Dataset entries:
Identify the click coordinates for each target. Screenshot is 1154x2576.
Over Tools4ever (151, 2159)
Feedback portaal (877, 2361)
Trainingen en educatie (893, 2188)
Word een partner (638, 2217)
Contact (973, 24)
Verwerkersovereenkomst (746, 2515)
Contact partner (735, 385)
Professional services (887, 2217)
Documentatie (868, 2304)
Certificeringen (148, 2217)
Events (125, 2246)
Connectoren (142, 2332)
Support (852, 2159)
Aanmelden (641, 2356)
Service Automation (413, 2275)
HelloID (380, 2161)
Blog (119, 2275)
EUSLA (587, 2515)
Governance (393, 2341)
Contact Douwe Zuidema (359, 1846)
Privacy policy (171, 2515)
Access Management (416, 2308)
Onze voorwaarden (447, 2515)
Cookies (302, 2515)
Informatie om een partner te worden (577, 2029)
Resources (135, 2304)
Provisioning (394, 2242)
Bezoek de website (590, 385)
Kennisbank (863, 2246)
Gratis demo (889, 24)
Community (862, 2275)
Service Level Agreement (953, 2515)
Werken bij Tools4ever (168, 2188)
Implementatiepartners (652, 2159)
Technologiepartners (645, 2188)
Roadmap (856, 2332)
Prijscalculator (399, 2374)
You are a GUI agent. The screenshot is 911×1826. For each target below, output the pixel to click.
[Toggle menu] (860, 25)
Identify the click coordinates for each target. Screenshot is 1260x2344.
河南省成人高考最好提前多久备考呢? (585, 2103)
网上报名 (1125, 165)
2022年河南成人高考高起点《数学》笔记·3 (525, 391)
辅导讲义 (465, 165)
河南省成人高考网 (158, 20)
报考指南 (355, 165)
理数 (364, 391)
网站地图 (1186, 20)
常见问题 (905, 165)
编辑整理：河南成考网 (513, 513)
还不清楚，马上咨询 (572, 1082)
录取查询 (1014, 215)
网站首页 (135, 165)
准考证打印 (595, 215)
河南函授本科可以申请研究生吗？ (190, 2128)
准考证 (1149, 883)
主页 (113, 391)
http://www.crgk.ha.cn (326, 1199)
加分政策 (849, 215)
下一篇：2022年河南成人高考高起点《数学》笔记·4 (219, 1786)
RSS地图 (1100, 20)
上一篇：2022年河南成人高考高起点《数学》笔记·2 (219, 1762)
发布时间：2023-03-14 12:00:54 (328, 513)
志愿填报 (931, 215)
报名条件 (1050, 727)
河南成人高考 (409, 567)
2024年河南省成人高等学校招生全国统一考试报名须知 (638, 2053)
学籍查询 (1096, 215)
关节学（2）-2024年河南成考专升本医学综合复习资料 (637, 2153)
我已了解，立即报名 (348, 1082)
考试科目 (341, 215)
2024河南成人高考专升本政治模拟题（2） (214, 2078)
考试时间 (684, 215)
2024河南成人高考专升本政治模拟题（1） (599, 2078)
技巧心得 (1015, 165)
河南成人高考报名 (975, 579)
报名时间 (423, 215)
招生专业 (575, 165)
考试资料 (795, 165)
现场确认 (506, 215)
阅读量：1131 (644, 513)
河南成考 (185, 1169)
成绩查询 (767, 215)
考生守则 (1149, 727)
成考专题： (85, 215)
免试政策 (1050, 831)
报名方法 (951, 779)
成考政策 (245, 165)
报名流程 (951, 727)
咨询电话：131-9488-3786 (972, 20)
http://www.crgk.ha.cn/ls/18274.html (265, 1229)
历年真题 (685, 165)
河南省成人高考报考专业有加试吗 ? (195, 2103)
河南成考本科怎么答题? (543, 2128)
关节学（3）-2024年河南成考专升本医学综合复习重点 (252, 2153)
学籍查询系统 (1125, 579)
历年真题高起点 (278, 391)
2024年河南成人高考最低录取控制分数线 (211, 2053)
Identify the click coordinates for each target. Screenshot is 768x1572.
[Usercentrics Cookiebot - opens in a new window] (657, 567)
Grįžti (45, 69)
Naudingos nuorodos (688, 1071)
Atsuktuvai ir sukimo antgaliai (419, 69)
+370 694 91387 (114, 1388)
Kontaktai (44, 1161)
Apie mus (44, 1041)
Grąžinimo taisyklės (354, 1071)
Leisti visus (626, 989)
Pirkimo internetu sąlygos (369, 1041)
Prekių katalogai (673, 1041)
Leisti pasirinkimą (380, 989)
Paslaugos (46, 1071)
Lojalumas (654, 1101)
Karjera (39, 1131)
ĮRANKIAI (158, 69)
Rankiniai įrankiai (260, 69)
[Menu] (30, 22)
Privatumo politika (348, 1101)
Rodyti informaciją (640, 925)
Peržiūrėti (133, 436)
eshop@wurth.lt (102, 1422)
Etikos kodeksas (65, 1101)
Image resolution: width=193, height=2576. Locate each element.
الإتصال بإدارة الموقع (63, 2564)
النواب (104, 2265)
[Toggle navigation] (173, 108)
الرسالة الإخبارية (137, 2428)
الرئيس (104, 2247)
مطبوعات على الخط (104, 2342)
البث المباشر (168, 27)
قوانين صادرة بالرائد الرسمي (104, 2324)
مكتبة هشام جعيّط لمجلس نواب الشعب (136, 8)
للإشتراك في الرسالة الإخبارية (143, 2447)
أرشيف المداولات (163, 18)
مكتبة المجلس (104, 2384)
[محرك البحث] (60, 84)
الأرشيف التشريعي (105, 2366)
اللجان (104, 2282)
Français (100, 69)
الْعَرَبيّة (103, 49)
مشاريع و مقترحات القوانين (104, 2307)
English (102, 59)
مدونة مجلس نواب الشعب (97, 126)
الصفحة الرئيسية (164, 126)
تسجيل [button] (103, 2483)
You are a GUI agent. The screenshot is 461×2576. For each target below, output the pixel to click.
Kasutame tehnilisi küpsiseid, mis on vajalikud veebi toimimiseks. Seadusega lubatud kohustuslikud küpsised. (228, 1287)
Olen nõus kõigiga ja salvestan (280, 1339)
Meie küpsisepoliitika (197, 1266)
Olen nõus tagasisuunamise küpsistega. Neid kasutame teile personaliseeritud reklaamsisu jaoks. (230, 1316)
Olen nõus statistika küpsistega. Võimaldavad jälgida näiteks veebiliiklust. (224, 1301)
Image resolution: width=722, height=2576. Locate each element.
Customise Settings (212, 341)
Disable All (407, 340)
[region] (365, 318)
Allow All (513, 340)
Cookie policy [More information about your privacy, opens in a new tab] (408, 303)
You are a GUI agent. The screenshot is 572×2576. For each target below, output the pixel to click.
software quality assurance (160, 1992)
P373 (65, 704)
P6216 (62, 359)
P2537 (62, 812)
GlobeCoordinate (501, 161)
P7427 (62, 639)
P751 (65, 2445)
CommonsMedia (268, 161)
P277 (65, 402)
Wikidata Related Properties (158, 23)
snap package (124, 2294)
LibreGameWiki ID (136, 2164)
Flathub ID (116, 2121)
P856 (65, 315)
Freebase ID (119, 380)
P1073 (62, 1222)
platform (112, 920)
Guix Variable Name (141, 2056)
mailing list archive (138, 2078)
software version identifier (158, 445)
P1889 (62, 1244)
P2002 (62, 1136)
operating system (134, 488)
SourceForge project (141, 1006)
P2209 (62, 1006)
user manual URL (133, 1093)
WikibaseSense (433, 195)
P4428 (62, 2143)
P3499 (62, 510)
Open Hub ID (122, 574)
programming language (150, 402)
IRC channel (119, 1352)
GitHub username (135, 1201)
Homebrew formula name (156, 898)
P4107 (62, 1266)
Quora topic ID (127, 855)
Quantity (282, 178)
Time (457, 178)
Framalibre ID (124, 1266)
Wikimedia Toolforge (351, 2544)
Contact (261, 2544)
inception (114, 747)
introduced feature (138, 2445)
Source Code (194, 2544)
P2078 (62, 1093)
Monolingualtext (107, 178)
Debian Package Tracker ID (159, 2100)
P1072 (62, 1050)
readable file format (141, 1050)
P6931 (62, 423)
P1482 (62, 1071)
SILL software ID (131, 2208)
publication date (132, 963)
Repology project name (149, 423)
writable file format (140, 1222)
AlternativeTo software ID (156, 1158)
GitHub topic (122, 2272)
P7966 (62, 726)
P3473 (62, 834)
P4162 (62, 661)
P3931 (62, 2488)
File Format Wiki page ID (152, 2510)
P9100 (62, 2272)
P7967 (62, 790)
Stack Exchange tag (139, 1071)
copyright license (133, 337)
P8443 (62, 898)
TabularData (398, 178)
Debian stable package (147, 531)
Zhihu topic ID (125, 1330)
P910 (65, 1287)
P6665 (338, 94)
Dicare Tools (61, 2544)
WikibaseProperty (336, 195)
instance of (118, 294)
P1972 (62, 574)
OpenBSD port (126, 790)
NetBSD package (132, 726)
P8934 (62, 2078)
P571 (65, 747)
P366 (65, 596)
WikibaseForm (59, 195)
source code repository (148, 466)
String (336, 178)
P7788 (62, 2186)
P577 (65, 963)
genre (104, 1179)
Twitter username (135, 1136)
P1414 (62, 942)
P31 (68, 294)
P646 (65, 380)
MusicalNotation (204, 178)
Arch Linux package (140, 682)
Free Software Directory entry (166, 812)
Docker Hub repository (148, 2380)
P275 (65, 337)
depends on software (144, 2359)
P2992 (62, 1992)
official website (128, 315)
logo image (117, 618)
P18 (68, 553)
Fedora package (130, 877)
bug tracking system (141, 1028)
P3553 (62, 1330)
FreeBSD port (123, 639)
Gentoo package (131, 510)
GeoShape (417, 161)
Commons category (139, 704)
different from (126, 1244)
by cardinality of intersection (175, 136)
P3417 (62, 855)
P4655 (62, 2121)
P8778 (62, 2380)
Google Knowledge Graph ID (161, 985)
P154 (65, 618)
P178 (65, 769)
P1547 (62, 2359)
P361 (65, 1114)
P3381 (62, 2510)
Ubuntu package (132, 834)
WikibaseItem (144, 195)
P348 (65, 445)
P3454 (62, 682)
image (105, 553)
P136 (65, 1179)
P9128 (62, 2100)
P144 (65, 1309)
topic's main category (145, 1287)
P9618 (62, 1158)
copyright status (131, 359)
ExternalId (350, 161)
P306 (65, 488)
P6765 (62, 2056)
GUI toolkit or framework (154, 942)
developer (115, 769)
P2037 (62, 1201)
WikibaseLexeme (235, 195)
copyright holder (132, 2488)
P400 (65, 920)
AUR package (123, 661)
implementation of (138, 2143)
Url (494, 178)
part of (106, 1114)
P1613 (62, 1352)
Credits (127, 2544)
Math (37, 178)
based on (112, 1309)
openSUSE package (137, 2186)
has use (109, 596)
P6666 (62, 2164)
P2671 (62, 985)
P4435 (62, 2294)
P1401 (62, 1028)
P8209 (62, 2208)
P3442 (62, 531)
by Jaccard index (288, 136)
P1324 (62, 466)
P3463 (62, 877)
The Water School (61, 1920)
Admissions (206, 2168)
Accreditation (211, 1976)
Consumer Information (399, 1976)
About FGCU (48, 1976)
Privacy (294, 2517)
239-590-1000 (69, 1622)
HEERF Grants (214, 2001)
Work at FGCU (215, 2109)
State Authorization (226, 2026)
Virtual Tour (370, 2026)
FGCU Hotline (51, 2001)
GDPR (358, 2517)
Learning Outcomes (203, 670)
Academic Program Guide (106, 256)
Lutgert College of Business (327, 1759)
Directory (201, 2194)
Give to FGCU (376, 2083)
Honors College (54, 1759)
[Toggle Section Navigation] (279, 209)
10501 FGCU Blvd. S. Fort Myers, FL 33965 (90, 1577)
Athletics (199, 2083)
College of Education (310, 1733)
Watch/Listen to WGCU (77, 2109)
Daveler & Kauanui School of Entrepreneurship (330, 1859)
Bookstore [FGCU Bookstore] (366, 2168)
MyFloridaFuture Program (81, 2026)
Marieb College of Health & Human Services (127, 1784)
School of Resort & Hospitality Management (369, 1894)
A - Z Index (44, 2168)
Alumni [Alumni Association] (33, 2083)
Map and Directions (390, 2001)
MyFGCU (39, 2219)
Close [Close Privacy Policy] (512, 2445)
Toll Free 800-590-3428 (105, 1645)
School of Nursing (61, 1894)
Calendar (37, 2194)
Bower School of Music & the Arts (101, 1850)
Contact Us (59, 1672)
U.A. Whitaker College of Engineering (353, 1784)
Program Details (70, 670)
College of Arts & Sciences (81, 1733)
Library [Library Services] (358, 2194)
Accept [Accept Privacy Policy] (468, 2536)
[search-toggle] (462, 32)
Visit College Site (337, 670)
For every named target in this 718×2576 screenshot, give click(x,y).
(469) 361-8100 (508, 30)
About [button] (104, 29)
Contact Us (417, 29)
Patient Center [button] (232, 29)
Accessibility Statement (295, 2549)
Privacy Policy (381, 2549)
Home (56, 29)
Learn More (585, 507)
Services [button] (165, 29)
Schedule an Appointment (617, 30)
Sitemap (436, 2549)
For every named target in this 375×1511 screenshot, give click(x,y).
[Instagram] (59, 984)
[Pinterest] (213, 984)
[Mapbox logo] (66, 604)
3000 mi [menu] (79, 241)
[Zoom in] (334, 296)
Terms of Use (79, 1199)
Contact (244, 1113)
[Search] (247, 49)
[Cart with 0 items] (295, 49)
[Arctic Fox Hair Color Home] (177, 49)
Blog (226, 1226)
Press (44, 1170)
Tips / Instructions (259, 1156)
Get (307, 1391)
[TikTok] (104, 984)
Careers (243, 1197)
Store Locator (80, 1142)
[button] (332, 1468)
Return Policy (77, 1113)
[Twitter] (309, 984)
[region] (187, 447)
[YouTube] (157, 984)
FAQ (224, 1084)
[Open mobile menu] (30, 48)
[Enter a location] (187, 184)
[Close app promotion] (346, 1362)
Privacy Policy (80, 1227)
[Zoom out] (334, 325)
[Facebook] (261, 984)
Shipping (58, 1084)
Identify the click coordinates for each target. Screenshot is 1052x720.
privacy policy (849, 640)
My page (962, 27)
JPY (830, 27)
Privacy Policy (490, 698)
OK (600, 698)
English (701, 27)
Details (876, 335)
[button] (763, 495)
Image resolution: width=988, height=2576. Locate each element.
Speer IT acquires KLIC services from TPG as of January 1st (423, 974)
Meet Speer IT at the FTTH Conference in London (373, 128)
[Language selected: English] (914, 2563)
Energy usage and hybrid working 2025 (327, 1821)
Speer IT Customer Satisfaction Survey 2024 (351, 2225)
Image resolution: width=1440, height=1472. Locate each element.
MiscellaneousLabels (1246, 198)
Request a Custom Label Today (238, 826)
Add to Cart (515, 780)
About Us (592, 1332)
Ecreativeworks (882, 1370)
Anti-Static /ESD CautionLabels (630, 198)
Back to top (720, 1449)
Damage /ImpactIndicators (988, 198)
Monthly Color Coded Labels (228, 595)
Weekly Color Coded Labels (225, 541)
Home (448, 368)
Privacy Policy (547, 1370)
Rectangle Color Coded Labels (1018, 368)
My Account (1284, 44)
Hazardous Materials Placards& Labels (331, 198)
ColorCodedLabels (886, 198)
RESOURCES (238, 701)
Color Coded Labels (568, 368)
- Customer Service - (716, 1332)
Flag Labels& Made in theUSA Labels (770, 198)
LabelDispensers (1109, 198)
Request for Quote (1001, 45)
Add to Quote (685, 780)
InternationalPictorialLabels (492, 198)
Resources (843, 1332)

Work required:
Above are the entries; repeat their lines exactly, from the first through the one that contains "Governance (393, 2341)".

Written reply:
Identify the click coordinates for each target. Screenshot is 1154x2576.
Over Tools4ever (151, 2159)
Feedback portaal (877, 2361)
Trainingen en educatie (893, 2188)
Word een partner (638, 2217)
Contact (973, 24)
Verwerkersovereenkomst (746, 2515)
Contact partner (735, 385)
Professional services (887, 2217)
Documentatie (868, 2304)
Certificeringen (148, 2217)
Events (125, 2246)
Connectoren (142, 2332)
Support (852, 2159)
Aanmelden (641, 2356)
Service Automation (413, 2275)
HelloID (380, 2161)
Blog (119, 2275)
EUSLA (587, 2515)
Governance (393, 2341)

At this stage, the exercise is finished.